The UK Civil Aviation Authority launched an enforcement action against Ryanair on Wednesday, following the airline’s failure to pay compensation to passengers under European Commission Regulation 261/2004 for flight disruptions resulting from pilot strikes over the summer.
Ryanair passengers have issued claims for compensation directly to the airline, but the airline rejected them, said the CAA in a statement. Passengers can and have, as allowed by UK law, escalate their complaints to AviationADR, a body approved by the CAA to provide alternative dispute resolution for passenger complaints.
Ryanair has since informed the CAA that it has ended its agreement with AviationADR. As the CAA said at the time of the industrial action, the strikes did not amount to “extraordinary circumstances” and therefore weren’t exempt from passenger compensation rules.
As a result of Ryanair’s action, passengers with an existing claim will now have to await the outcome of the CAA’s enforcement action.
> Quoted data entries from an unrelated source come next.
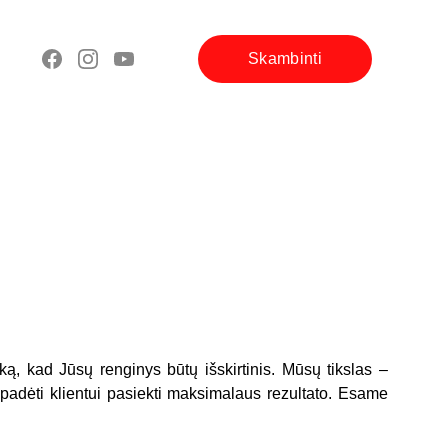
Skambinti
, kad Jūsų renginys būtų išskirtinis. Mūsų tikslas –
r padėti klientui pasiekti maksimalaus rezultato. Esame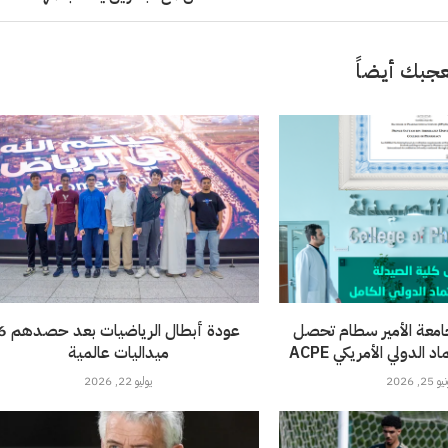
جبك أيضاً
امعة الأمير سطام تحصل
عودة أبطال الرياضيات 
الدولي الأمريكي ACPE
ميداليات عالمية
 25, 2026
يوليو 22, 2026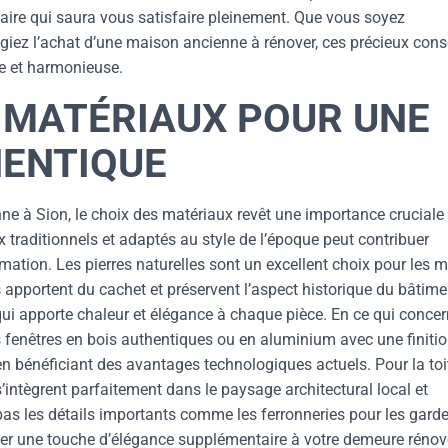
ulaire qui saura vous satisfaire pleinement. Que vous soyez
agiez l’achat d’une maison ancienne à rénover, ces précieux cons
ie et harmonieuse.
S MATÉRIAUX POUR UNE
ENTIQUE
ne à Sion, le choix des matériaux revêt une importance cruciale
 traditionnels et adaptés au style de l’époque peut contribuer
mation. Les pierres naturelles sont un excellent choix pour les 
s apportent du cachet et préservent l’aspect historique du bâtime
 qui apporte chaleur et élégance à chaque pièce. En ce qui conce
s fenêtres en bois authentiques ou en aluminium avec une finiti
n bénéficiant des avantages technologiques actuels. Pour la toi
s’intègrent parfaitement dans le paysage architectural local et
as les détails importants comme les ferronneries pour les garde
uter une touche d’élégance supplémentaire à votre demeure rénov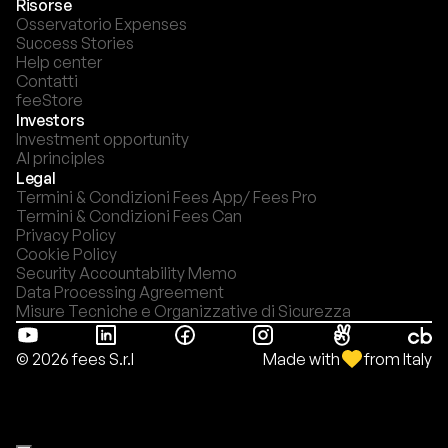
Risorse
Osservatorio Expenses
Success Stories
Help center
Contatti
feeStore
Investors
Investment opportunity
AI principles
Legal
Termini & Condizioni Fees App/ Fees Pro
Termini & Condizioni Fees Can
Privacy Policy
Cookie Policy
Security Accountability Memo
Data Processing Agreement
Misure Tecniche e Organizzative di Sicurezza
Made with
from Italy
© 2026 fees S.r.l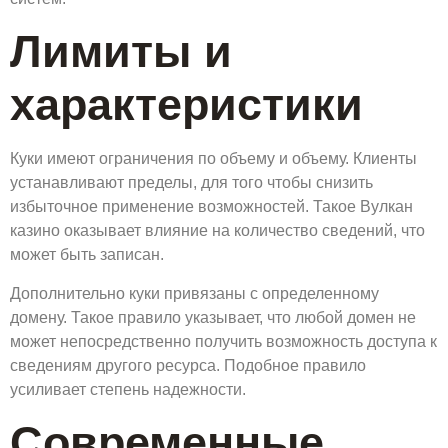
Лимиты и
характеристики
Куки имеют ограничения по объему и объему. Клиенты
устанавливают пределы, для того чтобы снизить
избыточное применение возможностей. Такое Вулкан
казино оказывает влияние на количество сведений, что
может быть записан.
Дополнительно куки привязаны с определенному
домену. Такое правило указывает, что любой домен не
может непосредственно получить возможность доступа к
сведениям другого ресурса. Подобное правило
усиливает степень надежности.
Современные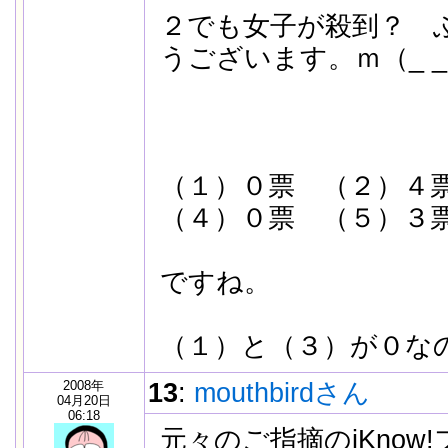
２でも女子が殺到？ 
うございます。ｍ（_ 
（１）０票 （２）４
（４）０票 （５）３
ですね。
（１）と（３）が０な
2008年
13
:
mouthbirdさん
04月20日
06:18
元々のご指摘のiKnow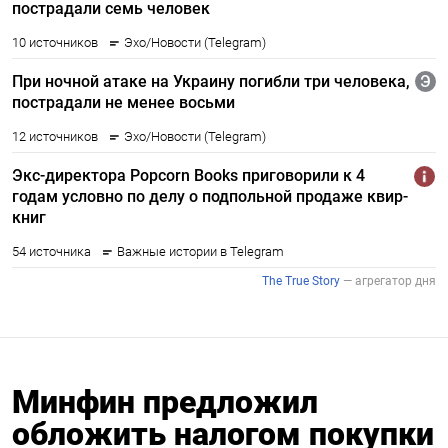
Минфин предложил
обложить налогом покупки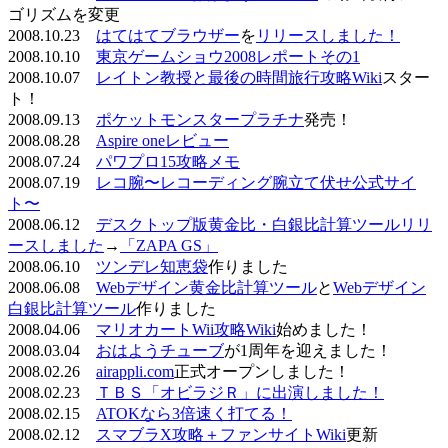
ゴリズムを変更
2008.10.23
はてはてブラウザー
を
リリースしました！
2008.10.10
東京ゲームショウ2008レポートその1
2008.10.07
レイトン教授と最後の時間旅行攻略Wiki
スター
ト！
2008.09.13
ポケットモンスタープラチナ
発売！
2008.08.28
Aspire oneレビュー
2008.07.24
パワプロ15攻略メモ
2008.07.19
レコ腕〜レコーディング腕立て伏せ公式サイ
ト〜
2008.06.12
デスクトップ版黄金比・白銀比計算ツールリリ
ースしました
→
「ZAPA GS」
2008.06.10
ツンデレ知恵袋
作りました
2008.06.08
Webデザイン黄金比計算ツール
と
Webデザイン
白銀比計算ツール
作りました
2008.04.06
マリオカートWii攻略Wiki
始めました！
2008.03.04
おはようチューブ
が1周年を迎えました！
2008.02.26
airappli.com
正式オープンしました！
2008.02.23
ＴＢＳ「オビラジＲ」に出演しました！
2008.02.15
ATOKなら3倍速く打てる！
2008.02.12
スマブラX攻略＋ファンサイトWiki
更新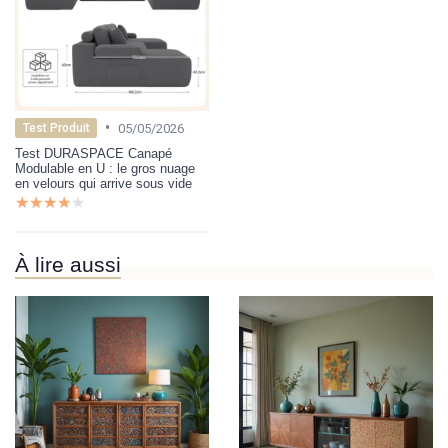
•
05/05/2026
Test Produit
Test DURASPACE Canapé
Modulable en U : le gros nuage
en velours qui arrive sous vide
★★★★★
★★★★★
À lire aussi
For its part, Ryanair points to rulings in three European countries that strikes at airlines based there did, in fact, constitute extraordinary circumstances. “Courts in Germany, Spain, and Italy have already ruled that strikes are an “extraordinary circumstance” and EU261 compensation does not apply,” said Ryanair in a statement to AIN. “We expect the UK CAA and courts will follow this precedent.”
Ryanair also cited a research note from Irish investment banking firm Goodbody highlighting those rulings. “We note the Barcelona Court decision in October, which noted no compensation is due to customers whose flights are canceled due to an internal strike,” said Goodbody. “Similarly, in the past, Lufthansa [was] not obliged to pay EU261 allowances when pilots [struck] for 15 days. Further to the UK CAA action against Ryanair, we note no action was taken against British Airways during its staff strikes last year."
However, Goodbody also noted that the UK enforcement action would overshadow the positive development on Tuesday regarding a new agreement reached between Ryanair and the VC pilots union in Germany. The sides expect to sign a four-year labor agreement by the end of March, until which time the pilots have agreed not to strike.